Our Science Saturday project today turned out to be one of
my favorites so far: it was all about polymers.
Actually, this was one of my favorite units when I taught
college chemistry, too. Polymers are awesome. I wanted to come up with some
ideas to make polymers fun for kids.
We began our activity with simple pop
blocks. You know those giant beads that pop together? I let the kids string
beads together like giant trains. As my babies played, I was teaching kids
science.
“Polymer means 'many parts,'” I told them. “Just like the blocks
you’re putting together. Polymers are giant molecules with lots of pieces.”
I turned to Jay. “What kinds of pieces are on a train?”

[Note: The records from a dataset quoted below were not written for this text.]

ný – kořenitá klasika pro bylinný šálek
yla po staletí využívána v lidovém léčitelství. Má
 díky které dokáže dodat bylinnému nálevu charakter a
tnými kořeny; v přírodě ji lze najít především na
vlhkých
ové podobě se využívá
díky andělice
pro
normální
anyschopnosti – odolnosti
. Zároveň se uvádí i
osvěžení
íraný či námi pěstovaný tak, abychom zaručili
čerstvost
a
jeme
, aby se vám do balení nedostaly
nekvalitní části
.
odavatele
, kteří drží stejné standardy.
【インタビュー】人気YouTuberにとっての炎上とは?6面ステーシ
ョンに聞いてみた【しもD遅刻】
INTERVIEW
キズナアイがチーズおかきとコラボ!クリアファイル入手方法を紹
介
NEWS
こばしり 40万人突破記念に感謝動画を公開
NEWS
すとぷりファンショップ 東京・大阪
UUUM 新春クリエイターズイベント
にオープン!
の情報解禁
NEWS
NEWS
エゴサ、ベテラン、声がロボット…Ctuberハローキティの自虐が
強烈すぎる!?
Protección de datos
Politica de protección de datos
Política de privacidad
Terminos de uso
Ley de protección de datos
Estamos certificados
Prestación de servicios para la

He thought very seriously for a few seconds. “Well, there
could be boxcars and flatcars and oil tankers and engines and cabooses.”
“Could you make lots of different trains with all those
pieces? Maybe some that have ALL boxcars and some that have oil cars and
flatcars?”
And just like that, our Polymers for Kids lesson took shape.

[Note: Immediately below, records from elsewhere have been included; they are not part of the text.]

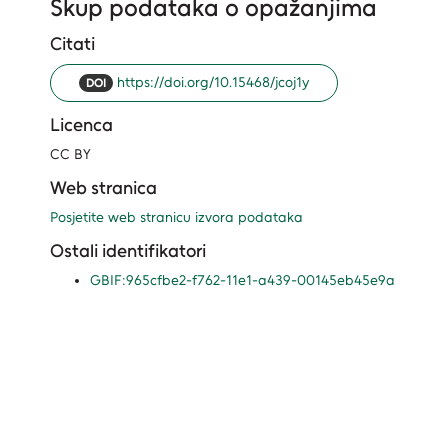
Skup podataka o opažanjima
Citati
https://doi.org/10.15468/jcoj1y
DOI
Licenca
CC BY
Web stranica
Posjetite web stranicu izvora podataka
Ostali identifikatori
GBIF:965cfbe2-f762-11e1-a439-00145eb45e9a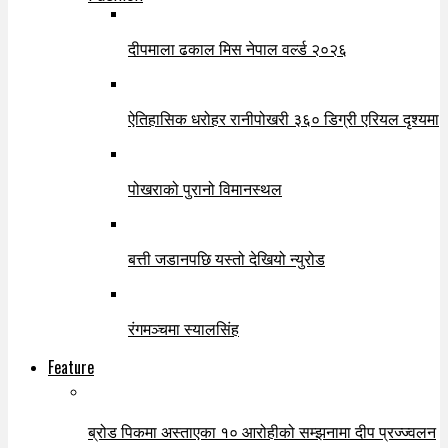
दीपमाला ढकाल मिस नेपाल वर्ल्ड २०२६
ऐतिहासिक धरोहर रानीपोखरी ३६० डिग्री एरियल दृश्यमा
पोखराको पुरानो विमानस्थल
बत्ती जडानपछि यस्तो देखियो न्युरोड
रंगमञ्चमा स्यालसिंह
Feature
ब्रोड पिकमा अस्ताएका १० आरोहीको सम्झनामा दीप प्रज्ज्वलन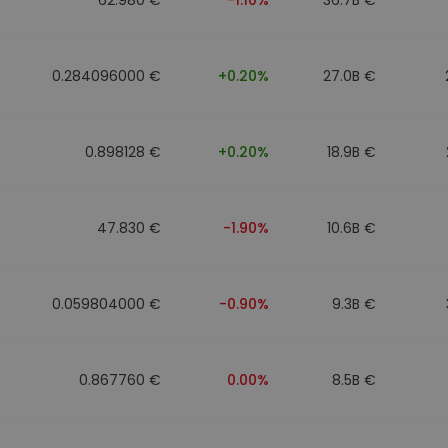
0.284096000 €
+0.20%
27.0B €
0.898128 €
+0.20%
18.9B €
47.830 €
-1.90%
10.6B €
0.059804000 €
-0.90%
9.3B €
0.867760 €
0.00%
8.5B €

The kids were envisioning polymers as giant trains with all sorts of different
cars. Meanwhile, they were building long strings of beads to represent
polymers. Some strings were all the same color, and some were rainbow colored.

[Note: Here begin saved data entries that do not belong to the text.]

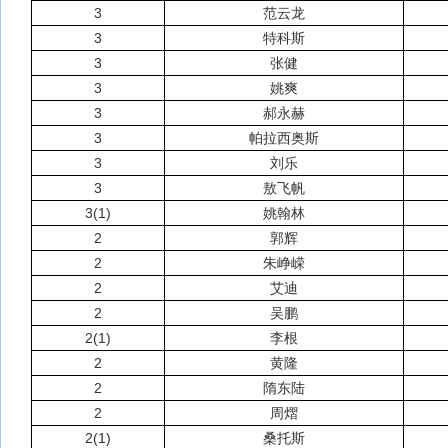
3
范云龙
3
特科斯
3
张健
3
姚爽
3
郝永赫
3
帕拉西奥斯
3
刘乐
3
敖飞帆
3(1)
姚翰林
2
郭辉
2
朱峥嵘
2
艾迪
2
吴鹏
2(1)
李根
2
黄隆
2
隋东陆
2
周熠
2(1)
桑托斯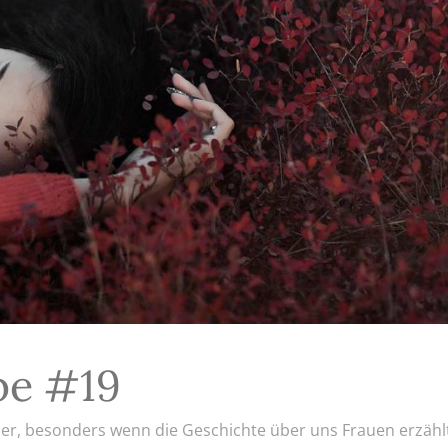
be #19
r, besonders wenn die Geschichte über uns Frauen erzähl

Once we go the polymer strings built, we moved on to the experiment part. We were actually going to make and play with
some real polymers.
For this part, we just needed cornstarch, water, and food
coloring (which is optional). We mixed together about 2 cups of cornstarch and
1 cup of water. It made a bowl full of a substance that’s neither quite a
liquid nor a solid—but some of both. The polymers that make up the cornstarch
have some very fun properties.
If you jam your fingers into the bowl, it will feel like a
solid wall. That’s because the long polymer strings are too large to move out
of the way quickly. However, if you slowly lower your fingers into the bowl, it
will feel like a thick liquid because the polymer chains shift away from your
fingers.
It was wild. Even hubby and I were playing with our bowl of homemade polymer goo. We made a mess of epic proportions, but because it’s just
cornstarch and water, it cleaned up quickly with a damp paper towel.